How to handle it depends a bit on what your DD is like. Is she wilful, rebellious and sneaky? Or docile and compliant but easily led?
If it’s the former, keep her busy, plan family days, have a dinner party with family friends, take her out for cake, shopping or the cinema. With exam time coming up, you could also schedule tutoring after school, or say she can’t go out on school nights but can see friends at weekends. With this type of teen, coming down like a ton of bricks often backfires, as they may just lie or sneak around. Instead, ask her if she understands why socialising (and perhaps more) with an older boy could put her at risk.

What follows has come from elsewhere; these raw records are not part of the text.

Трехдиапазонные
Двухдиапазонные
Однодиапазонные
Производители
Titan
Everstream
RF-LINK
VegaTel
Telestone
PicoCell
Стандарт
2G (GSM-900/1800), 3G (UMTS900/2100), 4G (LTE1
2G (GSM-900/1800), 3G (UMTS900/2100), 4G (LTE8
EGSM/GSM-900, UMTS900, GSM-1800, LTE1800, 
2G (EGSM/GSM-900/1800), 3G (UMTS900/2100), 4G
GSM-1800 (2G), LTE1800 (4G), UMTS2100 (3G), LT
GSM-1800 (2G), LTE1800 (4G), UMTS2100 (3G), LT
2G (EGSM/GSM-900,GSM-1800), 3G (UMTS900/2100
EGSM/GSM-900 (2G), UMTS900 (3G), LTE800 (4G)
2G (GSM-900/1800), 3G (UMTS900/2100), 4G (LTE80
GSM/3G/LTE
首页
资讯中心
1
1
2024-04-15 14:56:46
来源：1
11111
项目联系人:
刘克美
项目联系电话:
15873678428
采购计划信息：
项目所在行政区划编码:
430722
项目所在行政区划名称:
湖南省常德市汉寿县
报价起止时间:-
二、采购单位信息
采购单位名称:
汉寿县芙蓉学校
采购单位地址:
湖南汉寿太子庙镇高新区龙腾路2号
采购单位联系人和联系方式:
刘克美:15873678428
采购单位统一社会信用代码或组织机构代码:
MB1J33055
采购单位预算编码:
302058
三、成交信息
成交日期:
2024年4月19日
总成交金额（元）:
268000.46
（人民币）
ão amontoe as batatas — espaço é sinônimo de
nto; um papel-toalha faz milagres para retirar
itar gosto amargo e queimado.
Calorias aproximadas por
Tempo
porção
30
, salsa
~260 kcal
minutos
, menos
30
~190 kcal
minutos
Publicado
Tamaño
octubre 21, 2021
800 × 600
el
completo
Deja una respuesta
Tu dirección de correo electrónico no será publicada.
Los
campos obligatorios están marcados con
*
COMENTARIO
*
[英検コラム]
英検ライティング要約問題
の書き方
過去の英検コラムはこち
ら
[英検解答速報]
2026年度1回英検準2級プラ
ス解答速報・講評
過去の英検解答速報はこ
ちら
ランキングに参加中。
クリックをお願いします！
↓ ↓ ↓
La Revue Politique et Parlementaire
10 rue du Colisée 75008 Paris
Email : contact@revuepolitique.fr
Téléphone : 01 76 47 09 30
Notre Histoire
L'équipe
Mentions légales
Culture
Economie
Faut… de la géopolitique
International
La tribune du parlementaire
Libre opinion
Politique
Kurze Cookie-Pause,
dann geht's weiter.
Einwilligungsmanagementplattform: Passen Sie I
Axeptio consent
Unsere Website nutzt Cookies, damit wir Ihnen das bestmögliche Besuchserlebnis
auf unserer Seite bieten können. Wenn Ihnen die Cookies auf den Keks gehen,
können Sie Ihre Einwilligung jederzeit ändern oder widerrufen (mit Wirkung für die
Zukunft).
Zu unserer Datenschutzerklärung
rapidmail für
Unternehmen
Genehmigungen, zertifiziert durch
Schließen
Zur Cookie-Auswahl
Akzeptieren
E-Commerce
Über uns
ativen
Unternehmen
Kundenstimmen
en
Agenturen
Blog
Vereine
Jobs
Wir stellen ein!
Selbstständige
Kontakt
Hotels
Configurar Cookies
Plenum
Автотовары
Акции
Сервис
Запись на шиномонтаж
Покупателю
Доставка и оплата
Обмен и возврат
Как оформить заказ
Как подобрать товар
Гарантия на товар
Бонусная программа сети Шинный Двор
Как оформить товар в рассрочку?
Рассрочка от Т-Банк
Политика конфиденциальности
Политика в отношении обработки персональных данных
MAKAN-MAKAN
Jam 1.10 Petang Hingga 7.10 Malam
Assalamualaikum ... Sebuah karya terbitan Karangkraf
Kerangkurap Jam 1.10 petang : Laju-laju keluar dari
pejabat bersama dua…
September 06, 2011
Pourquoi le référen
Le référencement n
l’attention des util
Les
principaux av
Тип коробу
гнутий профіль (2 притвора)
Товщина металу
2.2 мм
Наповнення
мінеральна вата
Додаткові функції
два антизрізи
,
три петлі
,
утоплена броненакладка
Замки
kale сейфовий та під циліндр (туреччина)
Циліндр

If she’s more easily led, focus on helping her stand up for herself and feel comfortable setting boundaries. Invite her friends round, or organise a sleepover for a few close friends at your house. Again, booking tutoring after school could help ensure she comes straight home.
Personally, I’d generally expect my DC to come home first, do their homework, and then meet friends once everything is finished.
In any case, keep the conversation open and try not to alienate her. Talk about the power difference and ask whether she can imagine being friends with, or dating, a 10 year-old boy it can help her understand the gap in maturity.
In any case, acknowledge that this kind of attention might feel super flattering, and explore whether she feels confident in herself or perhaps a bit needy of male attention.